Michael Curry: The Right Choice at The Wrong Time
Following Joe Dumars’ decision to can Flip Saunders, there were a few big name candidates for the Pistons’ coaching vacancy.
Avery Johnson, Mike Fratello, and Jeff Van Gundy were a few of the possible replacements, along with then Pistons’ assistant, Michael Curry—one of Dumars’ personal friends.
In a questionable move, the Pistons chose Curry and his one year of assistant coaching experience to fill the void.
What was a great start, at 4-0, became a nightmare with a more than disappointing current record of 14-11.
You can put the blame on a number of people: Allen Iverson, who was acquired right after the promising start, Joe Dumars, or Michael Curry.
I’m going to go ahead and blame Curry for the Pistons’ lack of success.
Heading into the season, Curry was the right selection. With the roster that Dumars put together, the front office and media alike believed that a younger, new-school coach could do the team good.
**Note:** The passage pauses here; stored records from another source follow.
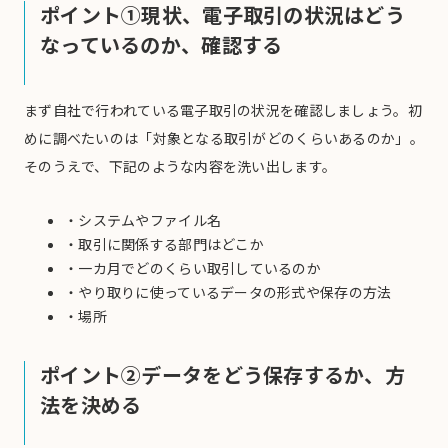
ポイント①現状、電子取引の状況はどう
なっているのか、確認する
まず自社で行われている電子取引の状況を確認しましょう。初
めに調べたいのは「対象となる取引がどのくらいあるのか」。
そのうえで、下記のような内容を洗い出します。
・システムやファイル名
・取引に関係する部門はどこか
・一カ月でどのくらい取引しているのか
・やり取りに使っているデータの形式や保存の方法
・場所
ポイント②データをどう保存するか、方
法を決める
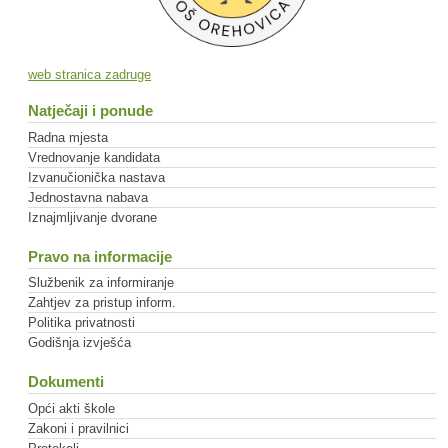
web stranica zadruge
Natječaji i ponude
Radna mjesta
Vrednovanje kandidata
Izvanučionička nastava
Jednostavna nabava
Iznajmljivanje dvorane
Pravo na informacije
Službenik za informiranje
Zahtjev za pristup inform.
Politika privatnosti
Godišnja izvješća
Dokumenti
Opći akti škole
Zakoni i pravilnici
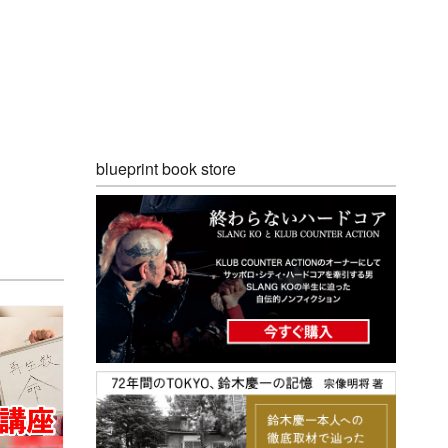
blueprint book store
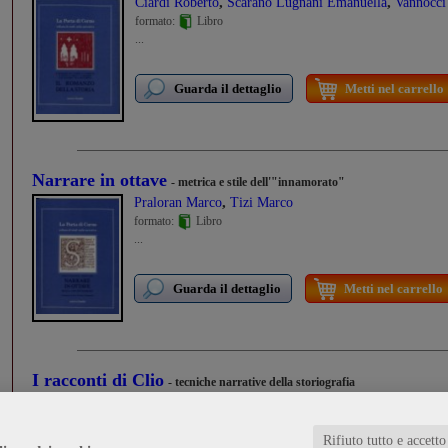
,
,
Ciardi Roberto
Scarano Lugnani Emanuella
Vannocci
formato:
Libro
...
Guarda il dettaglio
Metti nel carrello
Narrare in ottave
- metrica e stile dell'"innamorato"
,
Praloran Marco
Tizi Marco
formato:
Libro
...
Guarda il dettaglio
Metti nel carrello
I racconti di Clio
- tecniche narrative della storiografia
formato:
Libro
..Atti convegno di studi, Arezzo 1986.
Rifiuto tutto e accetto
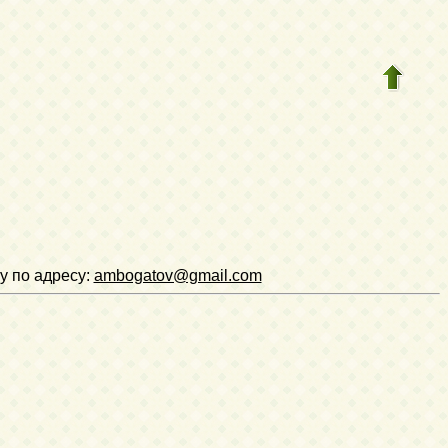
у по адресу:
ambogatov@gmail.com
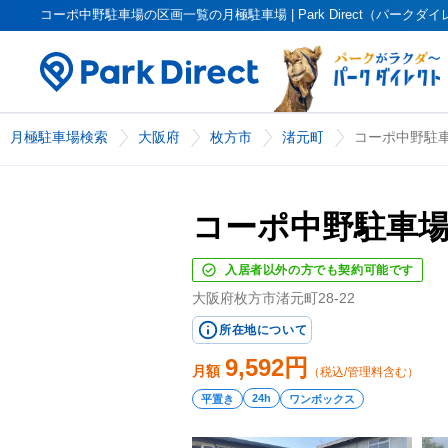
コーポ中野駐車場の区画一覧の月極駐車場 | Park Direct（パークダ
月極駐車場検索
大阪府
枚方市
渚元町
コーポ中野駐
コーポ中野駐車
入居者以外の方でも契約可能です
大阪府枚方市渚元町28-22
所在地について
9,592
円
月額
（税込/管理料含む）
24h
平置き
ワンボックス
However, when Dumars decided to pull the plug and bring Iverson to Detroit, that was the end of Michael Curry’s ability to control this team.
With the egos in the starting lineup, both Iverson and Rasheed Wallace, it’s going to take a more experienced man to coach and control this team.
The Pistons have had at least one technical foul in the last nine games. Richard Hamilton and Tayshaun Prince have publicly addressed the issue.
"Them dudes, they off the chain," Prince said. "I can't help them. I talk to them as much as I can. I can't do nothing,” Prince stated. “You know what? There's been plenty of times where we've been aggressive going to the rim, couple things don't go our way, then a couple ticky-tack calls and the next thing you know, we start to yell at the refs."
Avery Johnson, my preferred candidate from the beginning, might have not only been able to manage this lineup, but help develop the Pistons’ future as well.
Johnson, best known for his leadership and ability to command his teammates, could have been an ideal mentor for current point guard, Rodney Stuckey.
Nevertheless, Stuckey has been playing great—with four double-doubles so far this season, but I can’t help but wonder how Johnson could have shaped him.
Curry may have been the right choice for the Pistons, but not today.
If he had chosen to pass on this opportunity and continued to better his craft, I have no doubt that he could have began his coaching career with a bang.
Yet, there is no DeLorean to take Joe Dumars back to last summer and alter his decision, thus we’ll have to try and make the best of the situation now.
Maybe this team will change. Maybe the technical fouls will diminish and the egos on this team will disappear.
Until then, I see no possibility of the Pistons returning to the NBA Finals or even the Eastern Conference Finals—a series in which the Pistons have been a part of the last six years.